Oct 10th I’ll be in Seattle and Oct 11-13th I’ll be in NYC. In NYC I’ll be shooting with my friend and one of my favorite muses, Anastasia Arteyeva, and also two new-to-me models, Desalle and Kacie Marie. My family is traveling with me and my children are mega excited about seeing the Big Apple.
After the trip and the show, I start several rounds of new classes and workshops through Chandler Recreation, Mesa Arts Center and Tempe Recreation.
October marks one year of my being a “working artist” and while sometimes it’s quite weird and scary, and you have to really hustle and be clever when no money is coming in, our lives are much happier and healthier for doing this.
My first foray into stop motion (discounting all those Lego movies I made with my kids). I love the technique, going back to my childhood watching Ray Harryhausen films and Mr. Bill.
There are several apps that make it very easy to do a stop motion video with your phone or tablet, but the key is having a bracket on a tripod that can keep your device in a fixed location. I made such a bracket using a versatile plastic called Instamorph. It comes in a jar of small beads that you heat up in hot water, and can shape into whatever format you can do in 4 minutes, after which it needs to be re-boiled to keep shaping. We inserted a $3 tripod nut and- voila- a DIY bracket. Probably not what you’d want in a hurricane but it’s stable enough to do studio/ at home behind-the-scenes type stop motion videos.
The final touch of the music is the easy part, since I create multiple tracks during any given week when I’m not doing other stuff. I fully intend on having a stop motion video for most shoots, whether it’s an art piece in itself or a behind the scenes thingie, it’s a wonderful ancillary tool.
Model Percolate and I shot some very moody, sparse images of her in her black latex inside a gallery, then we walked outside and saw how beautiful the sky was. Snapped a couple images in the burning August sun with normal suburbia in the background.
Between photography, music, ceramics and comics, I have to make choices as to how much time and energy I have for each. The hardest part of loving various creative mistresses is that even though it’s all indulging a muse, things can get compartmentalized – should I spend so much time working on music when it won’t result in another gallery show or etsy sales?
That’s why I appreciate artists like Doug Jeck, who is primarily known for his ceramics. I came across Doug’s work in a book called “Making Marks” by Robin Hopper, and the sample Jeck piece showed a photograph applied across a ceramic face of the photo’s subject, Jeck’s father. The combination of photo and ceramics is something I thought about but never fully realized. I had actually thought in the reverse- making ceramic pieces to photograph in a diorama, but I personally don’t have the patience to do diorama work.

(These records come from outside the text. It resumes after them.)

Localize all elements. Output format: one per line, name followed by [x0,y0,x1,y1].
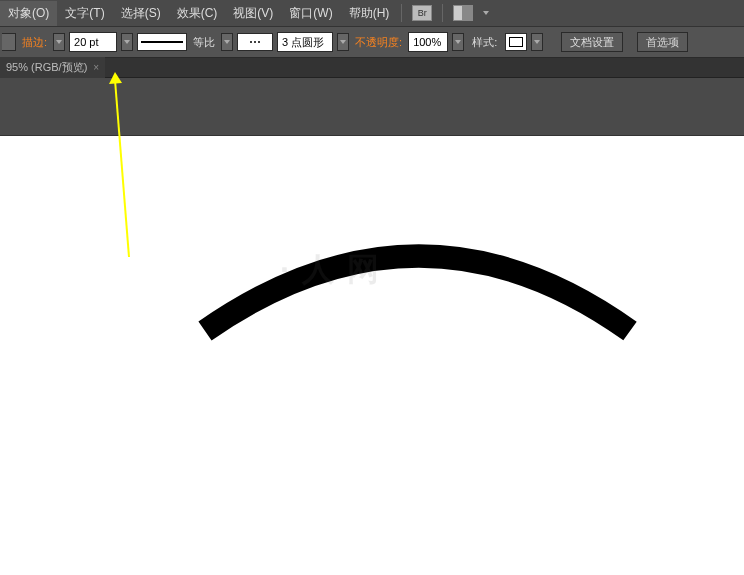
stroke-profile-preview[interactable] [137,33,187,51]
close-icon[interactable]: × [93,62,99,73]
profile-label: 等比 [191,35,217,50]
opacity-dropdown[interactable] [452,33,464,51]
control-bar: 描边: 20 pt 等比 3 点圆形 不透明度: 100% 样式: 文档设置 首… [0,26,744,58]
style-swatch[interactable] [505,33,527,51]
menu-bar: 对象(O) 文字(T) 选择(S) 效果(C) 视图(V) 窗口(W) 帮助(H… [0,0,744,26]
menu-effect[interactable]: 效果(C) [169,1,226,26]
brush-field[interactable]: 3 点圆形 [277,32,333,52]
chevron-down-icon[interactable] [483,11,489,15]
document-tab[interactable]: 95% (RGB/预览) × [0,57,105,78]
pasteboard-strip [0,78,744,136]
artboard[interactable] [0,136,744,575]
stroke-link-dropdown[interactable] [53,33,65,51]
document-tab-bar: 95% (RGB/预览) × [0,58,744,78]
prefs-button[interactable]: 首选项 [637,32,688,52]
menu-help[interactable]: 帮助(H) [341,1,398,26]
layout-icon[interactable] [453,5,473,21]
divider [401,4,402,22]
fill-swatch-partial[interactable] [2,33,16,51]
doc-setup-button[interactable]: 文档设置 [561,32,623,52]
style-dropdown[interactable] [531,33,543,51]
profile-dropdown[interactable] [221,33,233,51]
brush-preview-icon [237,33,273,51]
opacity-label: 不透明度: [353,35,404,50]
menu-view[interactable]: 视图(V) [225,1,281,26]
style-label: 样式: [468,35,501,50]
brush-dropdown[interactable] [337,33,349,51]
opacity-field[interactable]: 100% [408,32,448,52]
bridge-icon[interactable]: Br [412,5,432,21]
menu-window[interactable]: 窗口(W) [281,1,340,26]
document-tab-title: 95% (RGB/预览) [6,60,87,75]
menu-select[interactable]: 选择(S) [113,1,169,26]
stroke-weight-field[interactable]: 20 pt [69,32,117,52]
menu-text[interactable]: 文字(T) [57,1,112,26]
stroke-weight-dropdown[interactable] [121,33,133,51]
divider [442,4,443,22]
artwork-curve[interactable] [0,136,744,575]
menu-object[interactable]: 对象(O) [0,1,57,26]
stroke-label: 描边: [20,35,49,50]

Another of my favorite pieces involves a woman’s head atop the body of a sleeping dog, sort of a modern domestic sphinx. It’s lovely, primitive, mythological, silly, and something everyone can relate to. I love it.
Model Percolate shot mid-August in a latex suit and cat ears. She brought the bike, I used old Kodachrome slides found at my mother’s house as the backdrop. I absolutely love the fake backgrounds when people are “driving” in old films, or SNL’s “Toonces the Cat” scenes.
Many high end photographers use retouchers to polish/ shape their work and while I’m neither “high end” nor in the market for a retoucher, I do love it when I get to collaborate with another artist and they add on to the image once I’ve taken it as far as I can.